14 DAY TRIAL // BlackBerry Threat Research and Intelligence revealed Wednesday that a new ChaChi Trojan is being used as a critical component in executing ransomware operations against government organizations and U.S. schools, says ZDNet.
The original version of the Remote Access Trojan (RAT), identified in the first half of 2020, was linked to cyberattacks against French local governments, as listed in the Compromise Indicators (IoC) report from CERT France. The FBI has previously warned of a considerate rise in PYSA attacks on schools, both in the United Kingdom and the United States.
The new ChaChi has evolved from the earlier variant, that had drawbacks such as poor obfuscation and low-level capabilities. The new malware type is capable of performing traditional RAT actions such as data exfiltration, backdoor creation, and credential dumping from the Windows Local Security Authority Subsystem Service (LSASS).
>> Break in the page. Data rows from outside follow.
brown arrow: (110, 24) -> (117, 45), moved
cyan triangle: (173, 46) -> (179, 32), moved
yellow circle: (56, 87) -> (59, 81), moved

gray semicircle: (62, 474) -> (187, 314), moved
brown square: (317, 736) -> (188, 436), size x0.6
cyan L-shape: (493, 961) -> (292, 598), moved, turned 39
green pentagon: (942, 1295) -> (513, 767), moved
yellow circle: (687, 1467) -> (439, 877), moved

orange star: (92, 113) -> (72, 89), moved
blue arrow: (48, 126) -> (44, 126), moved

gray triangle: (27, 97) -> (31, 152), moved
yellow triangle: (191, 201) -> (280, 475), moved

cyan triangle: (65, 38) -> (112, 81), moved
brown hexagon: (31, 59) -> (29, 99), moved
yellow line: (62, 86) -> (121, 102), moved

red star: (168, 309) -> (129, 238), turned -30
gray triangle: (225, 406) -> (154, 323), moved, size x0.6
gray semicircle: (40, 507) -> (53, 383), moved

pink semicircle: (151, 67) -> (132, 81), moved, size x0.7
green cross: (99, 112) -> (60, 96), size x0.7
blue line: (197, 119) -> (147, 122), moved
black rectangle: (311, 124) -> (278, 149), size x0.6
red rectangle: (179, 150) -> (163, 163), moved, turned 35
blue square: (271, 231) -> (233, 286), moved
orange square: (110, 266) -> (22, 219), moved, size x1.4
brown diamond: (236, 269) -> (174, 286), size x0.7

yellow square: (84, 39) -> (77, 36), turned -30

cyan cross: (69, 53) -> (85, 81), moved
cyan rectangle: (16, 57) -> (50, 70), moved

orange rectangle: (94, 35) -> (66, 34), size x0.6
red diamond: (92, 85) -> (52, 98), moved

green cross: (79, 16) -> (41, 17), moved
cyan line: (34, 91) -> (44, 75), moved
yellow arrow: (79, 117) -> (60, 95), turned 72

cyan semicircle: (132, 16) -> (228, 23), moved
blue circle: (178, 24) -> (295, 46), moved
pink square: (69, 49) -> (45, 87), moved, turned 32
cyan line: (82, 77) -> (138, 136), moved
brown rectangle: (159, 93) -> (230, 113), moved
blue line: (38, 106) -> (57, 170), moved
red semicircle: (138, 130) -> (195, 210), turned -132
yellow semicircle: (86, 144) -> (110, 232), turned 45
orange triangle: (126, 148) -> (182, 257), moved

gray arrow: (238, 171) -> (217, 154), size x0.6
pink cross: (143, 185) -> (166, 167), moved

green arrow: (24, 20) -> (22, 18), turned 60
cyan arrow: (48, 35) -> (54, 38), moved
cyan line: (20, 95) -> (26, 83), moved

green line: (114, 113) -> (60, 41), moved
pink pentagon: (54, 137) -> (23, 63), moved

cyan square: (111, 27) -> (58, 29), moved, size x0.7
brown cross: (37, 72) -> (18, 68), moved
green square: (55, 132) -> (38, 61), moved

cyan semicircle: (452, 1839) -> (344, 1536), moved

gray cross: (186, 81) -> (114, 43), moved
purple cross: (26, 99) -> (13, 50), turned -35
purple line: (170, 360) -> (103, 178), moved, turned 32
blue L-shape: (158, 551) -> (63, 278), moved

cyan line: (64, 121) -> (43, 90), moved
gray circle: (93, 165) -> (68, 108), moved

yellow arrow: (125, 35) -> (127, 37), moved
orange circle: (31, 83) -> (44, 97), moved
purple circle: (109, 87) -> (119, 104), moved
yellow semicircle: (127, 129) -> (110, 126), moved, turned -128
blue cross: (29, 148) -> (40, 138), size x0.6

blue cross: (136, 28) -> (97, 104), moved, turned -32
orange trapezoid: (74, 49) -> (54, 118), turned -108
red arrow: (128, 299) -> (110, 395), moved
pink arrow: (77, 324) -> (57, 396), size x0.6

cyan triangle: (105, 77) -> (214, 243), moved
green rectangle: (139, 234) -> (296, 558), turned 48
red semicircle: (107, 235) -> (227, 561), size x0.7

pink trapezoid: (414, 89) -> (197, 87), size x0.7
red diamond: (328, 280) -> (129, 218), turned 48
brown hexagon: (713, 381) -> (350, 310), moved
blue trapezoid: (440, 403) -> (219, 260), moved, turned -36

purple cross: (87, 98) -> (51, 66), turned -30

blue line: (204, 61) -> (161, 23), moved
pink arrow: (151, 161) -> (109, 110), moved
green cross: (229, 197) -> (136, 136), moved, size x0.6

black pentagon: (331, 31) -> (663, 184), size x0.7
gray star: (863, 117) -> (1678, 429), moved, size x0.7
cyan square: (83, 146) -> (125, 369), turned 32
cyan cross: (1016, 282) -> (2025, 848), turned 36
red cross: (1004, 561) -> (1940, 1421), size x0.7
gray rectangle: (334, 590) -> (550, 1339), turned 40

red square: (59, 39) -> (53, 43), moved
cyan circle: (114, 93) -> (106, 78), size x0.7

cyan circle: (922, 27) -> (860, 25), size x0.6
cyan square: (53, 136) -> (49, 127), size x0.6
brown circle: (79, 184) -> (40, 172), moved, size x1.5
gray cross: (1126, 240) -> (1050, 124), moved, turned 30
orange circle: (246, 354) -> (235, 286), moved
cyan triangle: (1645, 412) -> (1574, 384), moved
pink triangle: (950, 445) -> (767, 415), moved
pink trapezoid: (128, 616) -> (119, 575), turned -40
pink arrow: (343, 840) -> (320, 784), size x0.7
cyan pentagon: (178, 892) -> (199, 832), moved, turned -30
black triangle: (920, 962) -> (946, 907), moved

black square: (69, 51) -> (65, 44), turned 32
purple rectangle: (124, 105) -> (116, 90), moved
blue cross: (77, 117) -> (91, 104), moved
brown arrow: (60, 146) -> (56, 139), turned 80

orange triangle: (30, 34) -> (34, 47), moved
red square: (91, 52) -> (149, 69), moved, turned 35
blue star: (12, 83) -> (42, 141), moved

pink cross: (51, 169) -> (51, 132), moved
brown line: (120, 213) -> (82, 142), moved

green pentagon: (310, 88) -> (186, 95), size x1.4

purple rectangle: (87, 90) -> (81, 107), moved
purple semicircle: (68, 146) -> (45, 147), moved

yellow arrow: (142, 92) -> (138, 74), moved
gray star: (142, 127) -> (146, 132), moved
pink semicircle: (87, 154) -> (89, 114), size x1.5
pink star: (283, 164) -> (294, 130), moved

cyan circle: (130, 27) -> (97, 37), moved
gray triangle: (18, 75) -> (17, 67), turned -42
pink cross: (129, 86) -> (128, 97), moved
The new ChaChi version is more sophisticated and dangerous
BlackBerry researchers believe the Trojan was created by cybercriminal group PYSA/Mespinoza, that has been active since 2018. This organization is known for initiating ransomware actions and deploying the extension PYSA.
However, the team claims that PYSA focuses on more financially capable targets with large wallets capable of paying hefty sums when a ransom is demanded. Researchers pointed out that "This is a notable change in operation from earlier notable ransomware campaigns such as NotPetya or WannaCry". For example, these attacks are targeted and often directed by a human operator. Most ransomware attacks rely on automated tools for each step of their operation.
The ransomware field is evolving quickly, as "These actors are utilizing advanced knowledge of enterprise networking and security misconfigurations to achieve lateral movement and gain access to the victim's environments". The trend has been noticed with other ransomware, such as WannaCry or NotPetya,, for instance.